奥田 NIEはプラスアルファ、わざわざやる仕事と捉えられることもある。
細江 NIEの授業はどの単元なのか、生徒にどういう力を付けたいのかと指摘を受け、自分なりに苦しみ、格闘しながら、カリキュラムに結びつける工夫をしてきた。
-そうした経験を踏まえ、今、課題と考えるのは。
原田 子どもたちは、会員制交流サイト(SNS)で短い言葉をやり取りするのが普通になり、話をうまく聞き取れず、親子の会話もできなくなっている気がする。新聞は、じっくり話し合う場をあえて作るという、これまでと違う役割を担っている。
細江 その点では、日本新聞協会の「いっしょに読もう!新聞コンクール」は、良いきっかけになる。僕は夏休みの宿題にしているが、中には、親の意見を聞いてもうのみにせず、私は違うと批判的な視点を持つ子もいる。それは大事なこと。ただ、新聞を取ってない家庭もあり、用意して配る必要がある。

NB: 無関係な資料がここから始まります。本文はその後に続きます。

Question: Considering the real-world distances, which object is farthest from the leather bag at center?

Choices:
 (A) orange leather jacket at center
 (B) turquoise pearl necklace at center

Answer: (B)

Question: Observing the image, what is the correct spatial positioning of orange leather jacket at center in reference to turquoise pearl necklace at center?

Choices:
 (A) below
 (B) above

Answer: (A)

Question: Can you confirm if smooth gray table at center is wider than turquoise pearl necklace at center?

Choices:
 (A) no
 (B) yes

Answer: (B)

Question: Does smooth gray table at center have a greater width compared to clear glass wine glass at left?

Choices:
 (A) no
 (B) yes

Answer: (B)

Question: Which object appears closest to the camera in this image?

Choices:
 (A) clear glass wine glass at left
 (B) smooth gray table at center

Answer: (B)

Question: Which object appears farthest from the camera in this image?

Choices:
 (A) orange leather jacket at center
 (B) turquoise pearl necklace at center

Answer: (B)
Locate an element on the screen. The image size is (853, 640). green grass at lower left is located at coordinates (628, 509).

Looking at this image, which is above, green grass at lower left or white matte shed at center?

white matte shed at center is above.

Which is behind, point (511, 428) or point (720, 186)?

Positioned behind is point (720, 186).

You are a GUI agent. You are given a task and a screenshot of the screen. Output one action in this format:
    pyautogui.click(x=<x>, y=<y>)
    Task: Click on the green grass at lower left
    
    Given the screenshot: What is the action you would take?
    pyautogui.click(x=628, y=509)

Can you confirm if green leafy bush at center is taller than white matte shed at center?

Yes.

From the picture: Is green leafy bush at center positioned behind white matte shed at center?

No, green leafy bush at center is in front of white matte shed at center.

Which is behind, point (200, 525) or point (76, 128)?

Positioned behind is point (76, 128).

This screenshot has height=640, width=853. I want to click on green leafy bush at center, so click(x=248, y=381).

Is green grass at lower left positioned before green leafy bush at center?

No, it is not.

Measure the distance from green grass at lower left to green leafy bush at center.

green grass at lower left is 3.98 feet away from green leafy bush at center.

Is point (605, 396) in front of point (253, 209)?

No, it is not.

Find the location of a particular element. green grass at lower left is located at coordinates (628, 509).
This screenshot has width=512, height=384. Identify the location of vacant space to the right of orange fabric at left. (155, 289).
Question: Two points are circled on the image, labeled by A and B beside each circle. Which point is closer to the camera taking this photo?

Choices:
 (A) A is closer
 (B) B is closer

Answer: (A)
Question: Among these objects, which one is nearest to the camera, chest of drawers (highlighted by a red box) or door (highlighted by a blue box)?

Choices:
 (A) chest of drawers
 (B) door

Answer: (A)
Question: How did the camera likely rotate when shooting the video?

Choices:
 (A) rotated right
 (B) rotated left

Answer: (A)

原田 NIEの環境という意味では、新聞配備のための地方財政措置をきちんと生かして、どの学校図書館にも新聞を置き、それを使った授業を行う機会を整えてほしい。
細江 学校図書館賞も、図書館に必ず新聞があることが前提となっている。確実な配備は、大きな課題。
奥田 文を書く力はいきなりは育たない。まず情報を的確に伝える新聞の、無駄のない文に触れさせることは大事。SNSに「この映画面白くない」とあったら、否定なのか疑問なのか。言葉足らずの文では思いが伝わらず、取り返しのつかないことで人間関係を壊すかもしれない。新聞は、単語では足らないと伝えていく教材でもある。

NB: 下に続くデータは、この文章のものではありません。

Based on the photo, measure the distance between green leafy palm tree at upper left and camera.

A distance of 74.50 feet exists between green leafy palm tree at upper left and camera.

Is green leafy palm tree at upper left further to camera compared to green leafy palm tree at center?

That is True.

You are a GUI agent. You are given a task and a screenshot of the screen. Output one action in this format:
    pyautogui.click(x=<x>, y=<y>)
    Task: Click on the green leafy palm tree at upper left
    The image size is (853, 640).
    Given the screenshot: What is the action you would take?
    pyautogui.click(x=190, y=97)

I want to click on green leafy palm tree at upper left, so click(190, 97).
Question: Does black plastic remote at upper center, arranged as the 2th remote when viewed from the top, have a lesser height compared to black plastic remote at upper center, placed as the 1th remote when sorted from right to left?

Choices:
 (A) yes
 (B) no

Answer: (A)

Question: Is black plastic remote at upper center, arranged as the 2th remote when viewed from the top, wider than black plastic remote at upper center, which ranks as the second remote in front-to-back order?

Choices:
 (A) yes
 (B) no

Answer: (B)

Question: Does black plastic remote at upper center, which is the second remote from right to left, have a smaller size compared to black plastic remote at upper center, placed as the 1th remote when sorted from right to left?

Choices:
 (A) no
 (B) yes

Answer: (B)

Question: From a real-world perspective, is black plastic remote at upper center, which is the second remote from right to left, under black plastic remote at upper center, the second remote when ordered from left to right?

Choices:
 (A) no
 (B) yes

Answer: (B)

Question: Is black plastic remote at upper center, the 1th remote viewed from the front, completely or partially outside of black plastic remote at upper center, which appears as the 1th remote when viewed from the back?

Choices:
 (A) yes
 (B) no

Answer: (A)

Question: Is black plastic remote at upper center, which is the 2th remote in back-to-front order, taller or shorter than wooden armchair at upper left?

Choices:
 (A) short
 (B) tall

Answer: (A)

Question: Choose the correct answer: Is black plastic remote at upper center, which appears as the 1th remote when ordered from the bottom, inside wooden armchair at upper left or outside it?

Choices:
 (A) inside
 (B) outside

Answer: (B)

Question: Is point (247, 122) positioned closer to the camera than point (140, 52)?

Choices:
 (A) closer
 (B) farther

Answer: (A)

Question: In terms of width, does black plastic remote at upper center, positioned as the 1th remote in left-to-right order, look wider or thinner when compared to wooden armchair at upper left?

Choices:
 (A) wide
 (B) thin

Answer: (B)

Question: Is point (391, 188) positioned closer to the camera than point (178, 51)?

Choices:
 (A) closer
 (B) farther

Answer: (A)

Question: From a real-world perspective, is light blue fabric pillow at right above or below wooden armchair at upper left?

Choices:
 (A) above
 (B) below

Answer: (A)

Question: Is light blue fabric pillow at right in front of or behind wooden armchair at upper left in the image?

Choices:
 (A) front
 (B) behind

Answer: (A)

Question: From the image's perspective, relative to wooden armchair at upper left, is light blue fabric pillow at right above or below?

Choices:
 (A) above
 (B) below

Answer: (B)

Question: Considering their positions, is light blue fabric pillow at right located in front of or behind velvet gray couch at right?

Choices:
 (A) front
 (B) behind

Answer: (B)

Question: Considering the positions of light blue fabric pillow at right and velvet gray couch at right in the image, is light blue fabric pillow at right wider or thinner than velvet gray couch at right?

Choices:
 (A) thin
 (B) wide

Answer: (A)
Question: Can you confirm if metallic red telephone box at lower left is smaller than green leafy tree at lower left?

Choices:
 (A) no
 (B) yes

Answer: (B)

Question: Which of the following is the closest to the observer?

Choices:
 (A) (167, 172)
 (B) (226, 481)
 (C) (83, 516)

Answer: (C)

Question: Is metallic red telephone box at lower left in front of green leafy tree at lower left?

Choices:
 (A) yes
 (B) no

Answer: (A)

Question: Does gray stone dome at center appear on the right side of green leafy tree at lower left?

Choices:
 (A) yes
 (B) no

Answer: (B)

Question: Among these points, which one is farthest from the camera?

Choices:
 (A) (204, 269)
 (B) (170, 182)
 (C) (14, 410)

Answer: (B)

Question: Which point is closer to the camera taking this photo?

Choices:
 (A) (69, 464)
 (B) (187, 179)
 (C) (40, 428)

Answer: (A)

原田 中学では授業で主張作文を書くが、書くための主張でなく、日ごろ疑問を持ち考えていることを意見として主張するという学びが大切。教員研修の中にNIEが位置づけられるとうれしい。
-最後に、今後の夢を。
原田 山県市は新聞活用教育の先進市。小中高が連携し、市全体で新聞を読む教育に取り組んで、子どもの未来を広げたい。山県市をNIEの市として発信したい。
細江 子どもの参観で行った八百津町立和知小学校で、「新聞を読もう」の掲示を見つけた。実は、広く知られていないだけで、NIEを行っている学校や個々に取り組んでいる教員はいる。ネットワークを作って情報交換することが大事ではないか。情報を集め、活用するネットワークの必要性を感じている。
奥田 新聞は、記事自体がキャリア教育になっている。限られた学校生活だけでなく、視野を広げるきっかけとして活用し、夢を抱き願いを持って頑張れる子どもたちを育てたい。